L’Aietta: Brunello Born from Toil and Love

A Visit to Montalcino's Wildest and Most Intimate Vineyard

The L'Aietta vineyard in Montalcino, seen in spring. ©Kevin Day/Opening a Bottle
9 min read

The first thing to know about Francesco Mulinari’s L’Aietta vineyard is that you won’t find it on Google Maps. I should know, because that’s where I first looked for it. After Mulinari confirmed my April visit, I tried to triangulate his winery and vineyard’s location based on satellite imagery and what little has been written about him (most of which is from wine critic Kerin O’Keefe). My travel companion, Adam, and I were flying solo and under-the-radar in Brunello Land. This was vacation for him, so we were traveling without the aid of a local organization. But we had six appointments over two days, and I wasn’t about to let anything slide. I had been placing pins and calculating drive times, but with L’Aietta , I bumped into a hitch. You would think that a heroic vineyard on the backside of Montalcino’s imposing hill — with its dry-stone terraces and O’Keefe’s 98-point score — would at least be visible from space.

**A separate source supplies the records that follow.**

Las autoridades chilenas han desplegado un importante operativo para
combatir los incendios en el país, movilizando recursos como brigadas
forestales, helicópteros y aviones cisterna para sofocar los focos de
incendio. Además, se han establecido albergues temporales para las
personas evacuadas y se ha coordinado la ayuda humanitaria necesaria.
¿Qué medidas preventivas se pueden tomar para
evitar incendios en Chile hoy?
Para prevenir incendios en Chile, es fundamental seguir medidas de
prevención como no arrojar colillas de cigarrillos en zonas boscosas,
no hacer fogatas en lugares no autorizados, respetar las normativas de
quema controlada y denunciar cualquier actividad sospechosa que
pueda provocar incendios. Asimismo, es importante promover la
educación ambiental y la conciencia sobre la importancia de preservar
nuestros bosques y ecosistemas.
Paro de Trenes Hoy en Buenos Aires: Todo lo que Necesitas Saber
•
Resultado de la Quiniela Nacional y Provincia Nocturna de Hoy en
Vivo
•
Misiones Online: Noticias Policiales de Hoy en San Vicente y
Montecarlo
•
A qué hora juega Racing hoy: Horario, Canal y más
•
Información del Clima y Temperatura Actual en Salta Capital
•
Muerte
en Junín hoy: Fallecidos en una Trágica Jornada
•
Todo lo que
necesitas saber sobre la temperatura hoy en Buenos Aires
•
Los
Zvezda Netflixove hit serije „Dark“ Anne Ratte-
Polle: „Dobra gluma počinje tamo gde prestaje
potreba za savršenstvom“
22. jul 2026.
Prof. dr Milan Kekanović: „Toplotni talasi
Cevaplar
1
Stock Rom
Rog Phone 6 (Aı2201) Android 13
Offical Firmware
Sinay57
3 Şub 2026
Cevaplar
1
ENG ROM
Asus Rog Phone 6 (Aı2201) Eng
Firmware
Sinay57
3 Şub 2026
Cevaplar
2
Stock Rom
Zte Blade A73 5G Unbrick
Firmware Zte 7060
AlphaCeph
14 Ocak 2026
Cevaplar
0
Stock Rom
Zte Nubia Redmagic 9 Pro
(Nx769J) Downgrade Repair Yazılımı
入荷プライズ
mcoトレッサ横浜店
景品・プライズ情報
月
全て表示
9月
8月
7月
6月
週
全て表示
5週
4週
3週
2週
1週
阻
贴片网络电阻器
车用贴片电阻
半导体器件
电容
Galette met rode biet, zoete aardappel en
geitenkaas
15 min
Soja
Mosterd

When I pointed out my struggles to Mulinari via email, he suggested that we meet in a parking lot off Via Aldo Moro below the town’s medieval fortress. He would lead us from there.

You would think that a heroic vineyard on the backside of Montalcino’s imposing hill would at least be visible from space.

“No problem,” he wrote.

When Adam and I arrived shortly after breakfast on a crisp but brilliant April morning, we found Mulinari standing alone in the completely empty parking lot. He was dressed with a double layer of jackets, and his blue cargo pants sported durable panels for his knees. He was clearly suited up for the toil of L’Aietta, but he also carried a pink shopping bag from the Montalcino co-op — which we later realized contained breadsticks for our tasting.

I looked around for his car. Nothing. He was on foot.

After brief introductions, Mulinari trotted ahead of our car while leading us down a nearby dirt road that pitched — no, plunged is more like it — into the woods. After a hundred yards or so, we arrived at a building, no larger than a detached garage. This was his winery. From here, it appeared, we would walk the remaining distance to the vineyard.

“Well, this is a new experience,” Adam deadpanned as we parked. The day before we had visited Biondi-Santi. Yes, this was very, very different.

“It Is My Love”

The walk was rocky, but short. As we popped out into a clearing, Mulinari welcomed us officially. “This is L’Aietta,” he said.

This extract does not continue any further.